Fila reduziu, mas não é o ideal

O secretário de Saúde de Franca, Rodolfo Moraes, admite que a rede municipal apresenta gargalos, principalmente na ginecologia e na ortopedia, mas afirma que houve uma redução expressiva na fila de espera para consultas desde o início do ano, quando houve a troca de comando na prefeitura.

“No início do ano, a gente encontrou uma situação com 11,5 mil encaminhamentos parados nas UBSs, com gente esperando há 2 anos por uma consulta. Hoje, em junho, a gente trouxe isso pra 5,5 mil, diminuiu pela metade.”

Segundo Moraes, um núcleo de gerenciamento de vagas foi criado, o que viabiliza um melhor aproveitamento das vagas nos Núcleos de Gestão Assistencial (NGA) e no Ambulatório Médico de Especialidades (AME).

Apesar de afirmar que 21 novos médicos aprovados em concursos ingressaram na rede nos últimos dias, Moraes afirma que há processos seletivos sem interessados. Segundo ele, os salários oferecidos são considerados pouco atrativos.

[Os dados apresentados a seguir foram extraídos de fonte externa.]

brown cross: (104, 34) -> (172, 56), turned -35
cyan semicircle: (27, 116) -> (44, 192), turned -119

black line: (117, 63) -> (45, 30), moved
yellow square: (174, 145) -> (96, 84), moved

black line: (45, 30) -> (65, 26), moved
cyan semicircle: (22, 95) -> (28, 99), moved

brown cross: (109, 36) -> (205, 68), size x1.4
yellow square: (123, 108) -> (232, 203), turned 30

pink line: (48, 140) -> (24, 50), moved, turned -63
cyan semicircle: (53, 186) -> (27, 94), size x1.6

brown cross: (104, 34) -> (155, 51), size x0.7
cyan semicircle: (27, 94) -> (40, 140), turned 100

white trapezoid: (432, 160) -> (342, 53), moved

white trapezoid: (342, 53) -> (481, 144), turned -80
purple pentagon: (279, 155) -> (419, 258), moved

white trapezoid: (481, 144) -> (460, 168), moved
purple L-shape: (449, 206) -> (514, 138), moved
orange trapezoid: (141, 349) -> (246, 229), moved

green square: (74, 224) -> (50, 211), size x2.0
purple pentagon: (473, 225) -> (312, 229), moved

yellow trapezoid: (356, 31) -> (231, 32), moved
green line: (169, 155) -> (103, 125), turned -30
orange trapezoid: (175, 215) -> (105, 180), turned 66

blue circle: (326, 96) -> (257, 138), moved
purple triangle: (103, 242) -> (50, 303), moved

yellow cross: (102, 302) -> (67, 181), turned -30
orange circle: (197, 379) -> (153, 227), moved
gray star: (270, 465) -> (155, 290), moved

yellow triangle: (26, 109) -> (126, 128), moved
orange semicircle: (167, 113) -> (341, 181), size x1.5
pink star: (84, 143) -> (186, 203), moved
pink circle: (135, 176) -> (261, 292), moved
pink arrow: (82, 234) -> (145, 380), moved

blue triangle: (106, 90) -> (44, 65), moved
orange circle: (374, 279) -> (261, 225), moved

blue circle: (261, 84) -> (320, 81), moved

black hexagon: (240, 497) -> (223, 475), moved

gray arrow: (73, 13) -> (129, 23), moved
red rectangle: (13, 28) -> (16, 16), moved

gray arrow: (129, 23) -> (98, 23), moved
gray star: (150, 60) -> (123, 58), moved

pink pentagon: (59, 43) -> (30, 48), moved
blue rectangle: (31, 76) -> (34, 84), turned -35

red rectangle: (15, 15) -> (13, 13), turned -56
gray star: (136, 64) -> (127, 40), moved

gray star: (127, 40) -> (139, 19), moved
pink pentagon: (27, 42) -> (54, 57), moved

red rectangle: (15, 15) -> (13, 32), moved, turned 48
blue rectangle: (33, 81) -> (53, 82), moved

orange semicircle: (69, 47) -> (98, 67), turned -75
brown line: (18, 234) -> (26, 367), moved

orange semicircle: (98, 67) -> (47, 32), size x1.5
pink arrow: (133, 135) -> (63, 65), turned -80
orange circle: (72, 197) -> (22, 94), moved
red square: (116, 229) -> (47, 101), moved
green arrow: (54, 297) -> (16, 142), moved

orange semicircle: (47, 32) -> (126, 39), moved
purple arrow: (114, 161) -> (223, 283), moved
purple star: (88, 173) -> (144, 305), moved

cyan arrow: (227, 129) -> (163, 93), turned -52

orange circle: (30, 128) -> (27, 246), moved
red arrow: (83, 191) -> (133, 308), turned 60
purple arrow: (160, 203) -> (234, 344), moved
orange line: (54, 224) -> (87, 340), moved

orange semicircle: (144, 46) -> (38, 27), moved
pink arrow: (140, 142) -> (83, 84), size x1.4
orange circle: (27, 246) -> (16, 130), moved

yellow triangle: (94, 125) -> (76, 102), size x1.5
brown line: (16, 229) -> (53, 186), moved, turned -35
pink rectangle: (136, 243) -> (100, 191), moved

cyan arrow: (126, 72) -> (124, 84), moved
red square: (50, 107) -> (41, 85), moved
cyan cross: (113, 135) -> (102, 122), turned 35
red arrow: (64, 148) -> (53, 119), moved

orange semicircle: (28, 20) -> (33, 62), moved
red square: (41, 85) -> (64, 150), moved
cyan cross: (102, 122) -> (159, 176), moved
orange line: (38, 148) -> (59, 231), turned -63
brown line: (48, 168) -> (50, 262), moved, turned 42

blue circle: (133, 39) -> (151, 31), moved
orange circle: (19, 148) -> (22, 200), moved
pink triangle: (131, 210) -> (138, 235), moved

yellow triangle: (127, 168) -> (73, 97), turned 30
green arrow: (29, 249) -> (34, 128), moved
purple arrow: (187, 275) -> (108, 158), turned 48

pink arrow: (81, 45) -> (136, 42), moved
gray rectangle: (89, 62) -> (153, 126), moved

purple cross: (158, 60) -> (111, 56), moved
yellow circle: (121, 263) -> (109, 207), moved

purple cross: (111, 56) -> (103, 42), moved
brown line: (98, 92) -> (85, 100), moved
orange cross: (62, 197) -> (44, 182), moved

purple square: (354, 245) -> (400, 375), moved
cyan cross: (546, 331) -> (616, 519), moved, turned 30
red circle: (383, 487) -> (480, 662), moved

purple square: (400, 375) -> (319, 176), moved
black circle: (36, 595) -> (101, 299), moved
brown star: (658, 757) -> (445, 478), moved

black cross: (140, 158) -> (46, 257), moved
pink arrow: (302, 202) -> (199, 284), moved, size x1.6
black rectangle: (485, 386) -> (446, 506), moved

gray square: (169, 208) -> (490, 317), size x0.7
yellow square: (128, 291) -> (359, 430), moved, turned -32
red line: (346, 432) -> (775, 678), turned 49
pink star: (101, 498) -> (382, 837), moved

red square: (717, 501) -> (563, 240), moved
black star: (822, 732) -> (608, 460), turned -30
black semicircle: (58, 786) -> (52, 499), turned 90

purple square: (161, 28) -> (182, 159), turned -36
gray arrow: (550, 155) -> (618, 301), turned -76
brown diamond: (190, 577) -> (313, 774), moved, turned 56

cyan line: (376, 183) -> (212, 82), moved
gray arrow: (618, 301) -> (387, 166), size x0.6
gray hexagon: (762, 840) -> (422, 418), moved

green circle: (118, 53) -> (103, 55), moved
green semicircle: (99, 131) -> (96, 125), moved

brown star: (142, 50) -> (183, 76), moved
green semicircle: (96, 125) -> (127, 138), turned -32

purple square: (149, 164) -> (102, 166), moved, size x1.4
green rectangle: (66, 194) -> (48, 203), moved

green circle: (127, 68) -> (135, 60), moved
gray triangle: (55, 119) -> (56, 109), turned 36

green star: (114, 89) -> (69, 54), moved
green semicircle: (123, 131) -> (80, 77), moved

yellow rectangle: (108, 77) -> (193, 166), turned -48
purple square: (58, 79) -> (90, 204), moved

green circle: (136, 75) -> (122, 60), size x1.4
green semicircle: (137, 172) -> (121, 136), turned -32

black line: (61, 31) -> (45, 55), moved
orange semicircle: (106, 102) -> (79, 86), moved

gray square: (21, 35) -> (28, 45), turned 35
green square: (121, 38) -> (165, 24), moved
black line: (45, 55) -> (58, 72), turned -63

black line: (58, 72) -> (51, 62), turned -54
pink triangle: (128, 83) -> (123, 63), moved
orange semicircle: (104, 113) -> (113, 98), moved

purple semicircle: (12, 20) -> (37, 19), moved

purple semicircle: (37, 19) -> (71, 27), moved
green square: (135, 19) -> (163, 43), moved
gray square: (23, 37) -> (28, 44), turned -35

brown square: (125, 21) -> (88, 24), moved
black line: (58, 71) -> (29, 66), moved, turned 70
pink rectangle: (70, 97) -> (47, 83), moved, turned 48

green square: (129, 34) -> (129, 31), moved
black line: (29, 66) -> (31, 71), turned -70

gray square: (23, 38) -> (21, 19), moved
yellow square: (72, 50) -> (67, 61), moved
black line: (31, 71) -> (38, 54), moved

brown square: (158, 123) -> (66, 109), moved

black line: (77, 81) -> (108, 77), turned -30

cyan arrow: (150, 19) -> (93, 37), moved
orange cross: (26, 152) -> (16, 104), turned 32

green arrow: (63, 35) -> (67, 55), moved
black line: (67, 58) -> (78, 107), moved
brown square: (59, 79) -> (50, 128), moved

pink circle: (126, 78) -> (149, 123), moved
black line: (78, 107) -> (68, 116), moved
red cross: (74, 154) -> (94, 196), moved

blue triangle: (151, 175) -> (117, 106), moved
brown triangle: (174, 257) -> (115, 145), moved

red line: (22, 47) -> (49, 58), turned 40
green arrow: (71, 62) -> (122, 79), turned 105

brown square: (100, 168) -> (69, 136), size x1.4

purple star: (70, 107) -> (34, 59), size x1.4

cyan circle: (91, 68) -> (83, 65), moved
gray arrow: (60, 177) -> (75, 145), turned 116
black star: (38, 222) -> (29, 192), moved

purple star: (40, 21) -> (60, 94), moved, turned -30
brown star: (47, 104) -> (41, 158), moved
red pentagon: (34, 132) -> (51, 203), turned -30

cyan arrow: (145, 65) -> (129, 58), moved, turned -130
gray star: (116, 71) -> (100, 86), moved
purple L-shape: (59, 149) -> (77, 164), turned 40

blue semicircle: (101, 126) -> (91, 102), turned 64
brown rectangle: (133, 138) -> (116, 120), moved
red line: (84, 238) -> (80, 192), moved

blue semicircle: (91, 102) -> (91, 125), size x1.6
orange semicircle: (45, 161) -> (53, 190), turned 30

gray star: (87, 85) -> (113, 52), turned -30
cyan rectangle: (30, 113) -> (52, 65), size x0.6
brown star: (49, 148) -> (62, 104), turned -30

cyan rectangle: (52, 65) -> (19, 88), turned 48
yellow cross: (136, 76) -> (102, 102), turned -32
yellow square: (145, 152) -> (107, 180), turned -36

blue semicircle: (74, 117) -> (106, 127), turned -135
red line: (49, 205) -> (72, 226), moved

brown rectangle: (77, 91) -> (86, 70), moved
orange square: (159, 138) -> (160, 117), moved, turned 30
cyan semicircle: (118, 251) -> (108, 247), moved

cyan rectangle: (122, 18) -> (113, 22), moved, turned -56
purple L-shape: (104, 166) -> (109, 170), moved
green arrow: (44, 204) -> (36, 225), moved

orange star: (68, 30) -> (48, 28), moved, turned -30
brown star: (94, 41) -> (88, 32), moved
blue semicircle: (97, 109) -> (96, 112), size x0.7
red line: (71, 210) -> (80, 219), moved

“Fizemos dois concursos públicos para tentar aumentar e trazer a oferta, mas não teve nenhum interessado em assumir as vagas. Estamos partindo pra um rumo de comprar esse serviço, de fazer parcerias dentro do SUS pra poder aumentar o número de consultas por mês. Essa fase parece simples, mas tem todo um envolvimento burocrático e finanças que têm que se adequar pra poder fazer isso dar certo. Esse é o caminho de imediato que a gente vai tomar.”